David Mandel will be training in Australia in November on a trip organised by the Men’s Behavior Change organisation No to Violence (www.ntv.org.au). The trip will involve two days of training in Melbourne and two and a half days in Queensland. He is being hosted by No To Violence, a Melbourne-ebased Men’s Behavior Change organisation that provides technical assistance and training across Australia and the Queensland Centre for Domestic and Family Violence Research, whose primary purpose is to create and disseminate knowledge to influence, and enhance, policy, programs and practice in the field of domestic and family violence prevention across Queensland (www.noviolence.com.au). The trip involves presentations on the Safe and Together and Responsible Fatherhood models to audiences that include child welfare, family violence and integrated family services agencies. One of the sessions will be broadcast to universities across Queensland.
Below is the blurb for one for events.
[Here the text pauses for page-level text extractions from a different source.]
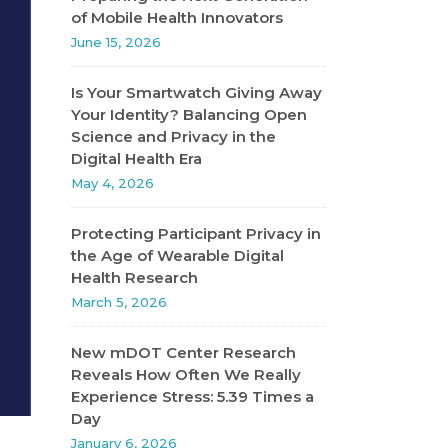
of Mobile Health Innovators
June 15, 2026
Is Your Smartwatch Giving Away
Your Identity? Balancing Open
Science and Privacy in the
Digital Health Era
May 4, 2026
Protecting Participant Privacy in
the Age of Wearable Digital
Health Research
March 5, 2026
New mDOT Center Research
Reveals How Often We Really
Experience Stress: 5.39 Times a
Day
January 6, 2026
More event information to follow in future posts:
Safe and Together: A child-centred approach to the intersection of intimate partner violence and child maltreatmentThursday November 14, 9:30am – 5:00pm
Using a child as a weapon. Choosing to expose children to violence against their parent. Sabotaging the mother’s substance abuse recovery.
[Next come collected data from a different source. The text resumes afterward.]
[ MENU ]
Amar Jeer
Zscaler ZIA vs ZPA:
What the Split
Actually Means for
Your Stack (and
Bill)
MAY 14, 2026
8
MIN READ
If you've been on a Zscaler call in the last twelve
These are just some of the many ways that men who perpetrate intimate partner violence create safety and risk concerns for children.
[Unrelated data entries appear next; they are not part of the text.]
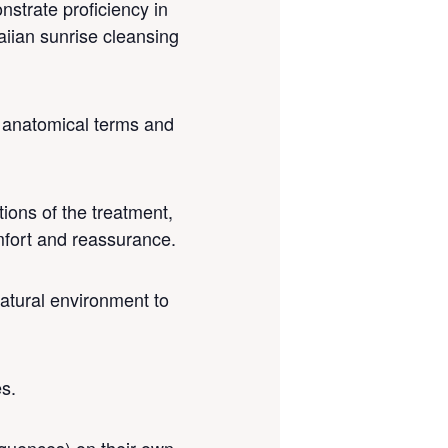
nstrate proficiency in
aiian sunrise cleansing
o anatomical terms and
tions of the treatment,
mfort and reassurance.
natural environment to
es.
The Safe and Together model is a field-tested, best practice approach through which child protection and other professionals can make good decisions for children impacted by family violence. Used in many US states with child welfare agencies, family violence advocates and others, the model provides a concrete framework for advancing practice, improving coordination and collaboration, and updating policy. The model’s assumptions, principles and critical components can be viewed at endingviolence.com.
Safe and Together founder David Mandel will provide an overview of the model and its diverse applications. He will examine a continuum of family violence-informed child welfare practice, and discuss current advances in the work. David will emphasise the importance of practising as if men who perpetrate family violence, not victims, are the source of the safety and risk concerns for children. The workshop will support participants to relate the model to their own practice in terms of interviewing, case planning, assessing, safety planning and collaboration.